Portfolio selection problem is a classic problem in finance, which aims to select a combination of financial assets to maximize the expected return of a portfolio for a given level of risk or minimize the risk for a given expected return. It is based on the assumption that investors are risk-averse, and they try to maximize their returns while minimizing the risk.
The portfolio selection problem can be formulated as an optimization problem with the following objectives and constraints:
Objectives and Constraints
Objective:
- Minimize the portfolio risk for a given level of return
- Maximize the portfolio return for a given level of risk
Constraints:
- The sum of weights of all assets in the portfolio must be equal to 1. (The portfolio must be fully invested.)
- The expected return of the portfolio must be greater than or equal to a minimum required return.
- The portfolio risk, measured by the variance of the portfolio return, must be less than or equal to a maximum allowable risk.
- The weights of individual assets in the portfolio must be non-negative. (No short selling is allowed.)
The mathematical formulation of the problem is given below:
Let n be the number of assets in the portfolio, and wi be the weight of asset i in the portfolio.
Objective function:
- Minimize the portfolio risk: minimize 0.5 * w’ * Σ * w
- Maximize the portfolio return: maximize w’ * R
where Σ is the covariance matrix of asset returns, w’ is the transpose of the weight vector w, and R is the vector of expected returns of the assets.
Constraints:
- ∑ wi = 1
- w’ * R ≥ required_return
- w’ * Σ * w ≤ allowable_risk
- wi ≥ 0 for all i
Here, the first constraint ensures that the portfolio is fully invested, the second constraint ensures that the expected return of the portfolio meets the minimum required return, the third constraint ensures that the portfolio risk is below the maximum allowable risk, and the fourth constraint ensures that the weights of individual assets in the portfolio are non-negative.

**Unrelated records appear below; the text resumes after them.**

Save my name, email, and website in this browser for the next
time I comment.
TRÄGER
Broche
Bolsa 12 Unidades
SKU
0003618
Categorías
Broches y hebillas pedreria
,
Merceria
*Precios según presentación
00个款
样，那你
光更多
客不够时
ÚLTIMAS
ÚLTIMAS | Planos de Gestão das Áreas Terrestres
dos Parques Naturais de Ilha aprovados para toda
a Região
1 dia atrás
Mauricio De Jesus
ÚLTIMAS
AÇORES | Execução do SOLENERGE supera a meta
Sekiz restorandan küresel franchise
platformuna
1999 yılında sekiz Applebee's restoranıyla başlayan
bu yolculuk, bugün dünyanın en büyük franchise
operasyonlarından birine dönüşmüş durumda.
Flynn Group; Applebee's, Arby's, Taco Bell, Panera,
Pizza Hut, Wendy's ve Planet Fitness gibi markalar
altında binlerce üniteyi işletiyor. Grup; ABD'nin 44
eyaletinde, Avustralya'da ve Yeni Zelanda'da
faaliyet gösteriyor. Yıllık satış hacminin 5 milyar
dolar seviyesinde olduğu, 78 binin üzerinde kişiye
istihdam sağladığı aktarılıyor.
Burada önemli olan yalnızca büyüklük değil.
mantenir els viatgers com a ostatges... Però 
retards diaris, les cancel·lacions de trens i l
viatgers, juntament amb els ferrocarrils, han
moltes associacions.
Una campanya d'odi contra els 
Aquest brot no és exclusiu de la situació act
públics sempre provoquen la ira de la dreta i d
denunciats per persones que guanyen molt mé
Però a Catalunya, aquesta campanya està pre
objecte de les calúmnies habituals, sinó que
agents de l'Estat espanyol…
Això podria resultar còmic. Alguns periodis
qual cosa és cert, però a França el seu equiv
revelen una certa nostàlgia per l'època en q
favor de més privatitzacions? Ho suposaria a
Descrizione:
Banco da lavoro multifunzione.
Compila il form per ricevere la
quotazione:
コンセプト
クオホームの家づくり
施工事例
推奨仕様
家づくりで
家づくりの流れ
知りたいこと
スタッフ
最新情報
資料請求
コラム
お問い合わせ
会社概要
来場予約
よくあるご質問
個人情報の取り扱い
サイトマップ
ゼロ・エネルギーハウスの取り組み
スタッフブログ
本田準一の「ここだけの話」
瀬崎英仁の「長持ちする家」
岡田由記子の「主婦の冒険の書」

Solving this optimization problem gives the weights of individual assets in the optimal portfolio, which maximizes the expected return or minimizes the risk for a given level of return or risk.
Here’s an example of a portfolio selection problem formulated as a linear programming problem using the Python pulp library:
import pulp
# Define the data for the problem
n_assets = 4 # number of assets in the portfolio
assets = ['Asset1', 'Asset2', 'Asset3', 'Asset4'] # names of the assets
expected_returns = [0.1, 0.05, 0.12, 0.07] # expected return of each asset
volatilities = [0.2, 0.1, 0.3, 0.15] # volatility of each asset
budget = 100000 # total budget for the portfolio
# Create the LP problem object
problem = pulp.LpProblem('Portfolio Selection', pulp.LpMaximize)

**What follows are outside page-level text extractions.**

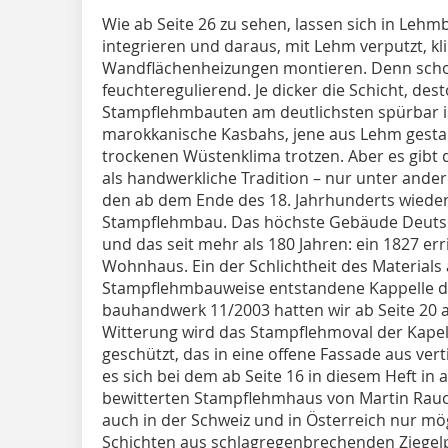
Wie ab Seite 26 zu sehen, lassen sich in Leh
integrieren und daraus, mit Lehm verputzt, k
Wandflächenheizungen montieren. Denn scho
feuchteregulierend. Je dicker die Schicht, dest
Stampflehmbauten am deutlichsten spürbar ist
marokkanische Kasbahs, jene aus Lehm gest
trockenen Wüstenklima trotzen. Aber es gib
als handwerkliche Tradition – nur unter an
den ab dem Ende des 18. Jahrhunderts wiede
Stampflehmbau. Das höchste Gebäude Deutsch
und das seit mehr als 180 Jahren: ein 1827 er
Wohnhaus. Ein der Schlichtheit des Materials
Stampflehmbauweise entstandene Kappelle der
bauhandwerk 11/2003 hatten wir ab Seite 20 a
Witterung wird das Stampflehmoval der Kape
geschützt, das in eine offene Fassade aus ver
es sich bei dem ab Seite 16 in diesem Heft in a
bewitterten Stampflehmhaus von Martin Rauch 
auch in der Schweiz und in Österreich nur mö
Schichten aus schlagregenbrechenden Ziegelp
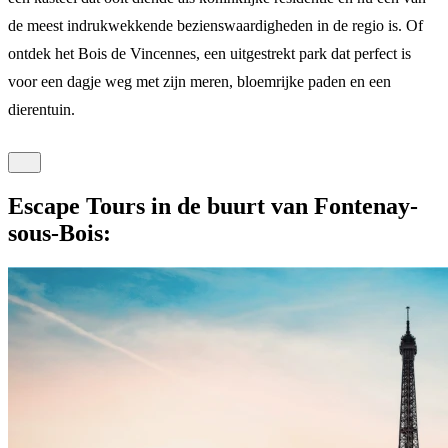
de meest indrukwekkende bezienswaardigheden in de regio is. Of
ontdek het Bois de Vincennes, een uitgestrekt park dat perfect is
voor een dagje weg met zijn meren, bloemrijke paden en een
dierentuin.
Escape Tours in de buurt van Fontenay-
sous-Bois:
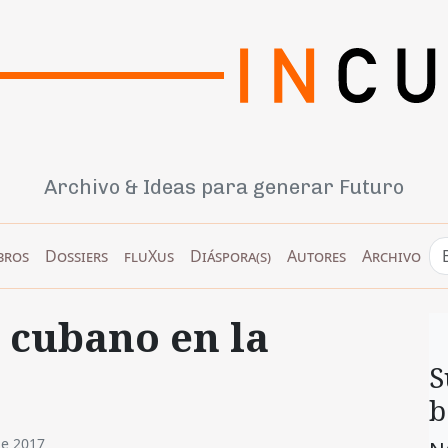
Archivo & Ideas para generar Futuro
bros
Dossiers
fluXus
Diáspora(s)
Autores
Archivo
o cubano en la
S
b
de 2017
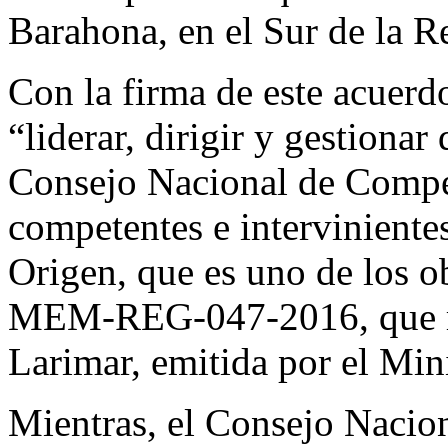
Barahona, en el Sur de la 
Con la firma de este acuer
“liderar, dirigir y gestionar
Consejo Nacional de Competi
competentes e interviniente
Origen, que es uno de los o
MEM-REG-047-2016, que re
Larimar, emitida por el Min
Mientras, el Consejo Nacio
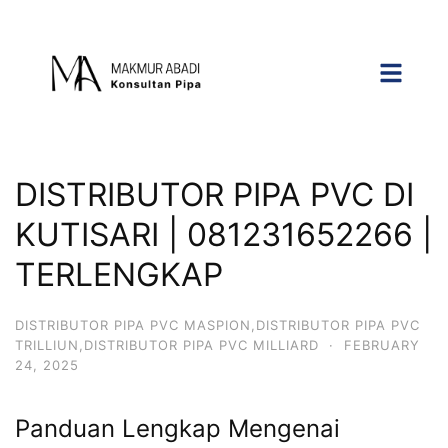
DISTRIBUTOR PIPA PVC DI
KUTISARI | 081231652266 |
TERLENGKAP
DISTRIBUTOR PIPA PVC MASPION,DISTRIBUTOR PIPA PVC
TRILLIUN,DISTRIBUTOR PIPA PVC MILLIARD
·
FEBRUARY
24, 2025
Panduan Lengkap Mengenai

# Define the decision variables
x = pulp.LpVariable.dicts('x', assets, lowBound=0)
# Define the objective function
problem += pulp.lpSum([expected_returns[i] * x[assets[i]] for i in range(n_assets)])
# Define the constraints
problem += pulp.lpSum([volatilities[i] * x[assets[i]] for i in range(n_assets)]) <= 0.2 # volatility constraint
problem += pulp.lpSum([x[assets[i]] for i in range(n_assets)]) == budget # budget constraint
# Solve the problem
problem.solve()
# Print the results
print('Portfolio Selection:')
for i in range(n_assets):
print('{}: {:.2f}%'.format(assets[i], 100 * x[assets[i]].value()))

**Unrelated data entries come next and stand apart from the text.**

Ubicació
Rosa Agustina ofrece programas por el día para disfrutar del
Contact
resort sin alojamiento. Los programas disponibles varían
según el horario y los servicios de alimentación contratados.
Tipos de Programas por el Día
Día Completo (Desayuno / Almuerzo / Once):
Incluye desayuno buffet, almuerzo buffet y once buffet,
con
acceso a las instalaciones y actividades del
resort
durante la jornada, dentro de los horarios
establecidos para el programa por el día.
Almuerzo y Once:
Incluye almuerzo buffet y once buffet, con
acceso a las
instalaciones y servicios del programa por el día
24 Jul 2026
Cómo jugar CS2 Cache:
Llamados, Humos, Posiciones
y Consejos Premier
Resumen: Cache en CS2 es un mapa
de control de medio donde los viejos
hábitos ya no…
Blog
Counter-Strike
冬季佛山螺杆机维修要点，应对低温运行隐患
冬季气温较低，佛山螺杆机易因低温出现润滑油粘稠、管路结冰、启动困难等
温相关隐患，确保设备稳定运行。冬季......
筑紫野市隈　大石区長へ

print('Expected Return: {:.2f}%'.format(100 * pulp.value(problem.objective)))
print('Volatility: {:.2f}%'.format(100 * pulp.lpSum([volatilities[i] * x[assets[i]] for i in range(n_assets)]).value()))
In this example, we define a portfolio selection problem with 4 assets, each with a given expected return and volatility. We want to select a portfolio of assets that maximizes the expected return subject to a constraint on the total volatility and a constraint on the total budget for the portfolio. We define the decision variables x_i as the fraction of the budget allocated to asset i, and formulate the problem as a linear program.
The pulp.LpVariable.dicts
function is used to define the decision variables as a dictionary, where the keys are the names of the assets and the values are the LpVariable objects. We define the objective function as the sum of the expected returns of the selected assets, and add the volatility constraint and budget constraint as linear constraints. Finally, we call the solve()
method to solve the problem, and print the selected portfolio and the corresponding expected return and volatility.